Perhaps, in the popular imagination, the Blitz is most omnipresent in the following: the documentaries of Jennings, such as Fires Were Started; references in novels (such as when the Narnia children are sent to the countryside); and in the poems of WWII. Most famous of these Blitz poems must be Dylan Thomas's 'A Refusal To Mourn the Death, by Fire, of a Child in London'. And many films, from The Life and Times of Colonel Blimp onwards, have returned to these moments. After the Blitz, there is no other?

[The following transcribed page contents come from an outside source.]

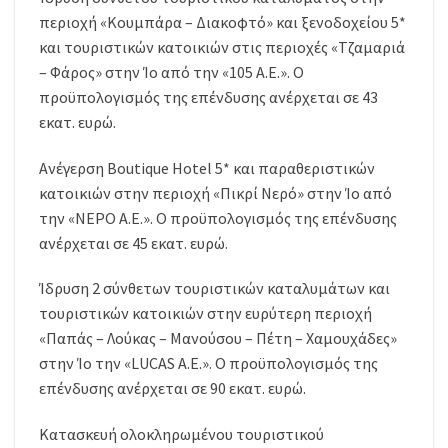
περιοχή «Κουμπάρα – Διακοφτό» και ξενοδοχείου 5*
και τουριστικών κατοικιών στις περιοχές «Τζαμαριά
– Φάρος» στην Ίο από την «105 Α.Ε.». Ο
προϋπολογισμός της επένδυσης ανέρχεται σε 43
εκατ. ευρώ.
Ανέγερση Boutique Hotel 5* και παραθεριστικών
κατοικιών στην περιοχή «Πικρί Νερό» στην Ίο από
την «ΝΕΡΟ Α.Ε.». Ο προϋπολογισμός της επένδυσης
ανέρχεται σε 45 εκατ. ευρώ.
Ίδρυση 2 σύνθετων τουριστικών καταλυμάτων και
τουριστικών κατοικιών στην ευρύτερη περιοχή
«Παπάς – Λούκας – Μανούσου – Πέτη – Χαμουχάδες»
στην Ίο την «LUCAS Α.Ε.». Ο προϋπολογισμός της
επένδυσης ανέρχεται σε 90 εκατ. ευρώ.
Κατασκευή ολοκληρωμένου τουριστικού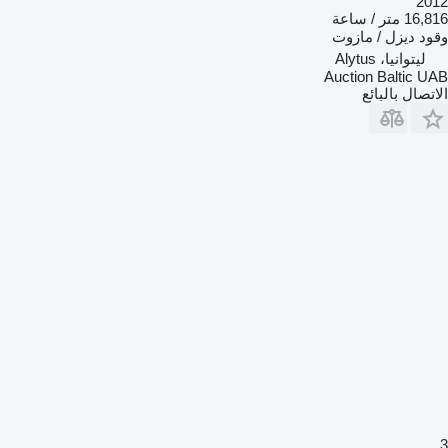
2012
16,816 متر / ساعة
وقود
ديزل / مازوت
ليتوانيا، Alytus
Auction Baltic UAB
الاتصال بالبائع
3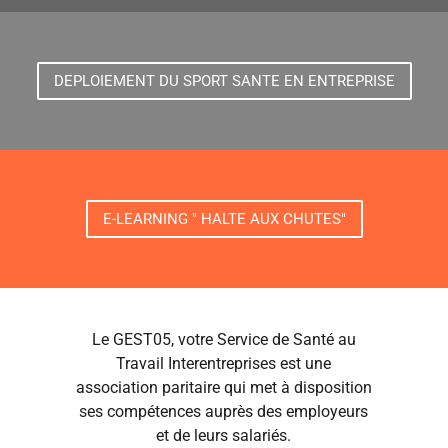
DEPLOIEMENT DU SPORT SANTE EN ENTREPRISE
E-LEARNING " HALTE AUX CHUTES"
Le GEST05, votre Service de Santé au
Travail Interentreprises est une
association paritaire qui met à disposition
ses compétences auprès des employeurs
et de leurs salariés.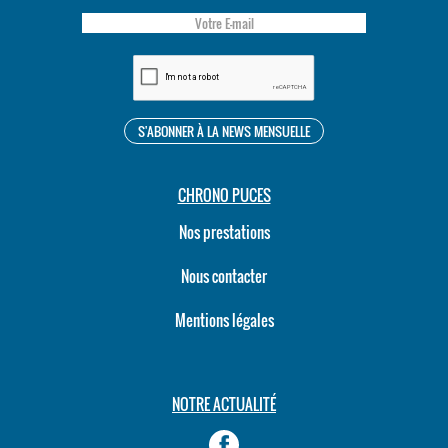
CHRONO PUCES
Nos prestations
Nous contacter
Mentions légales
NOTRE ACTUALITÉ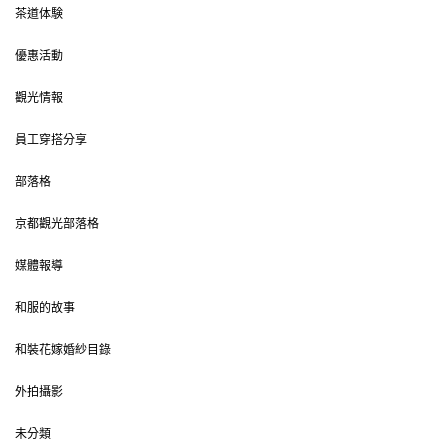
茶道体験
優惠活動
觀光情報
員工穿搭分享
部落格
京都觀光部落格
媒體報導
和服的故事
和裝花嫁婚紗目錄
外拍攝影
未分類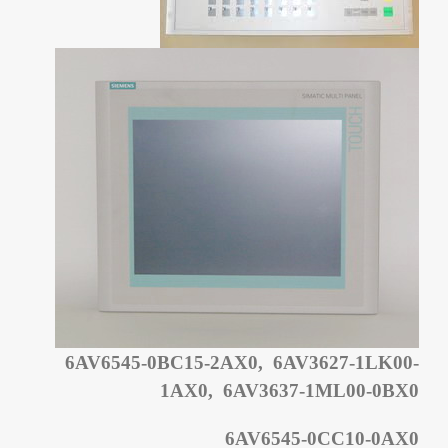
6AV6545-0BC15-2AX0, 6AV3627-1LK00-
1AX0, 6AV3637-1ML00-0BX0
6AV6545-0CC10-0AX0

Interest does not fade - Bomber County is a new book by Daniel Swift (no relation) - which has as its thesis the rather stale (if popular) misconception that there are "no poets of the Second World War" - when obviously, the great poems of Thomas, FT Prince, Keith Douglas, TS Eliot, Lynette Roberts, and many others establish otherwise (and have been anthologised on several previous occasions). Larkin, Amis and the Movement turned against the raised emotionality of this period when they emerged as serious figures in the mid-50s, betraying a high point with characteristic irony and indifference - paradoxically precisely the sang froid that allowed the "Blitz spirit" to arise.